Nenhum meio contraceptivo garante totalmente a não concepção. Nas famílias, onde o casal é fisiologicamente fecundo, mas pela prática da contracepção é incapaz de acolher uma nova vida, são concebidos “filhos indesejados”; surge a “gravidez indesejada” que leva ao nascimento de “filhos indesejados” ou até ao aborto. Por isso a mentalidade contraceptiva conduz, em final de contas, à mentalidade abortiva. A contracepção, em vez de diminuir o número de abortos – como argumentam os que são a seu favor – apenas estimula uma vida sexual desregrada e, pelo contrário, conduz a um aumento ulterior do número de abortos.

A contracepção é frequentemente indício de uma crise já latente nas relações familiares e destrói a unidade do matrimônio cristão. Na maioria das vezes, a decisão de usar meios anticoncepcionais está relacionada com o temor de gravidez e com a recusa da procriação. Se os cuidados com o filho pesam somente sobre um dos cônjuges, recusar a concepção é comumente uma espécie de “protesto” contra esse isolamento no matrimônio. As ações contraceptivas são um mal moral, porque se contrapõem à vocação do matrimônio para a paternidade e a maternidade.

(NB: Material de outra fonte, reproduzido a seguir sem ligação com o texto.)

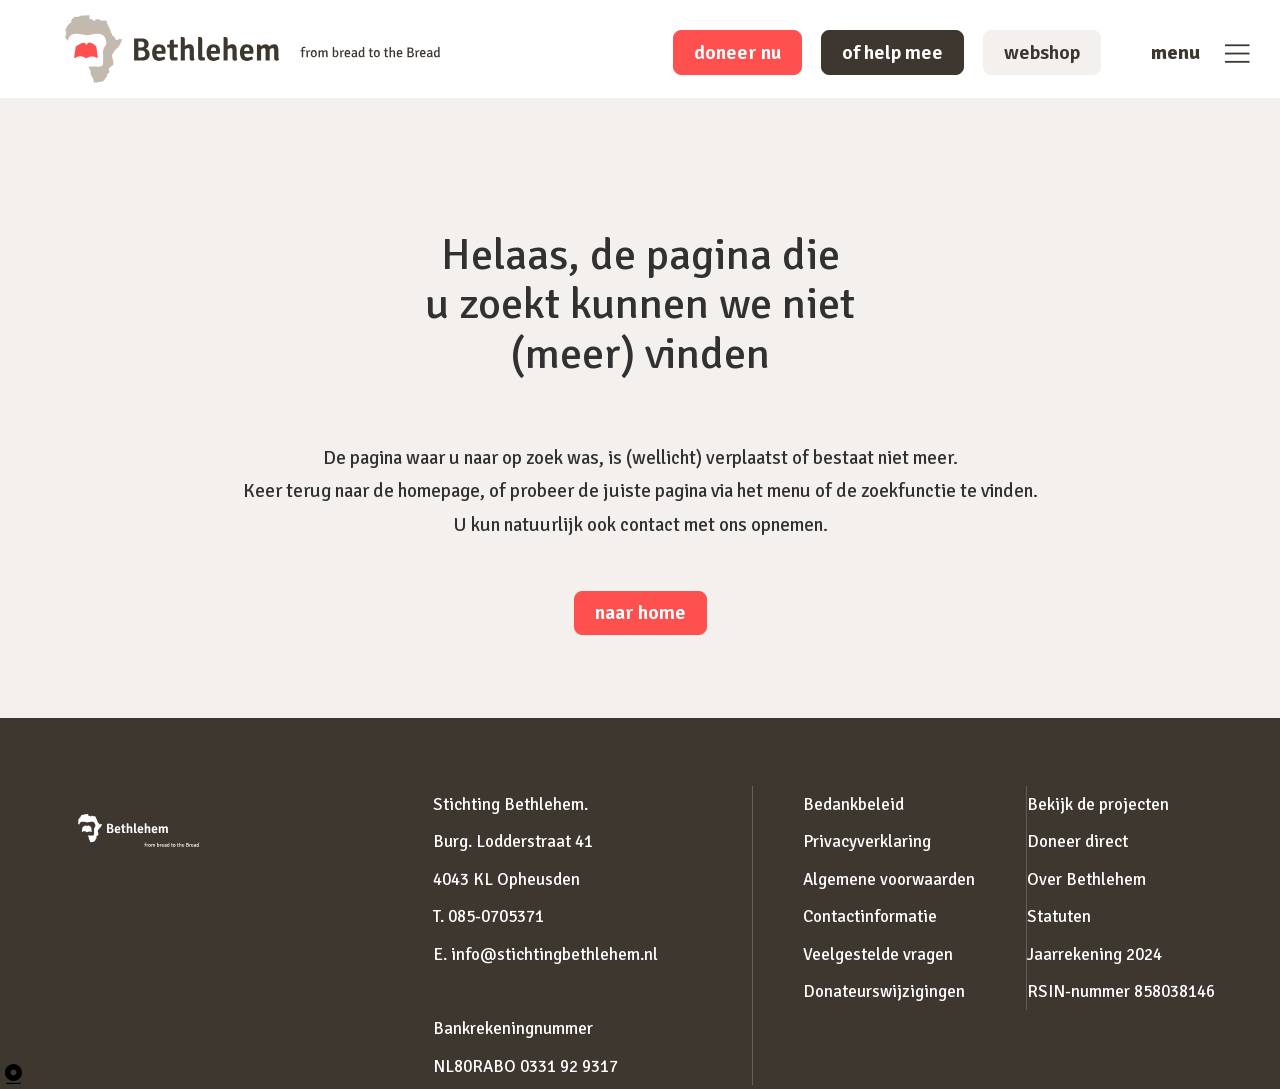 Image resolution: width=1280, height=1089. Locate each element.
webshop (1042, 52)
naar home (640, 612)
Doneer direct (1077, 841)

A contracepção não só impede a fusão das células sexuais masculina e feminina, mas destrói a possibilidade dos esposos de cooperar com o Criador em aceitar e trazer ao mundo uma nova vida. Tal matrimônio rejeita o plano de Deus em relação a ele, reduz a vida familiar a “assunto privado”, desdenhando a verdade de que somente Deus é o Senhor do princípio e do fim da vida humana.

O uso da contracepção perverte a essência natural do ato sexual, arruina não só a sua natureza procriativa, mas também o seu sentido de união entre os cônjuges. A contracepção conduz a uma convivência desresponsabilizante, cujo objetivo é unicamente o prazer individual. Isso causa grave dano ao autêntico fundamento da convivência conjugal: ao amor oblativo, pelo qual os esposos se doam e se aceitam mutuamente em plenitude, e particularmente doam um ao outro a sua fecundidade.

Os meios anticonceptivos hormonais têm dupla ação: a contraceptiva e a abortiva, por isso são imorais. Esses meios impedem os processos fisiológicos normais no organismo da mulher e causam sua infertilidade. Apesar disso, esses meios nem sempre impedem a concepção de um filho. A ação seguinte da contracepção hormonal encaminha-se para impedir o desenvolvimento ulterior do embrião no útero materno e a causar a sua morte nos primeiros estádios de desenvolvimento. Por isso a Igreja, defendendo a vida de toda a pessoa desde o momento da concepção, contrapõe-se ao uso dos meios contraceptivos. A única exceção pode ser a adoção de ativos hormonais, que podem ter efeitos contraceptivos, com objetivos de tratamento médico e somente para um determinado prazo, prescrito pelo médico.

O metropolita Andrey aponta um mal especial causado pela contracepção: “Semelhantes ao assassinato de crianças, ainda que sejam pecados de outro gênero, são os atos pelos quais os pais limitam o número de filhos. Tais casos não são evidentemente pecados de assassinato, mas é difícil não considerá-los como grave ofensa […], pois mesmo que não se tenha tolhido a vida, foi impedido o acesso à vida! Um povo, no qual as mulheres não querem aceitar […] o ônus da maternidade, no qual os homens buscam o prazer sexual sem assumir as obrigações e os deveres da vida matrimonial, sem levar em conta os fins do matrimônio, esse povo é condenado à ruína”[4].

[1] Cf. João Paulo II: Encíclica Evangelium vitae (“Evangelho da vida”), (25 de março de 1995), 58.

[2] Basílio Magno: Carta 188, cânon II.

[3] Metropolita Andrey: Não matarás, (21 de novembro de 1942).

[4] Metropolita Andrey: Não matarás (21 de novembro de 1942).

Fonte: Cristo nossa Páscoa: Catecismo da Igreja Greco-Católica Ucraniana. Tradução: Pe. Soter Schiller, OSBM. Curitiba: Serzegraf, 2014, n. 880-891.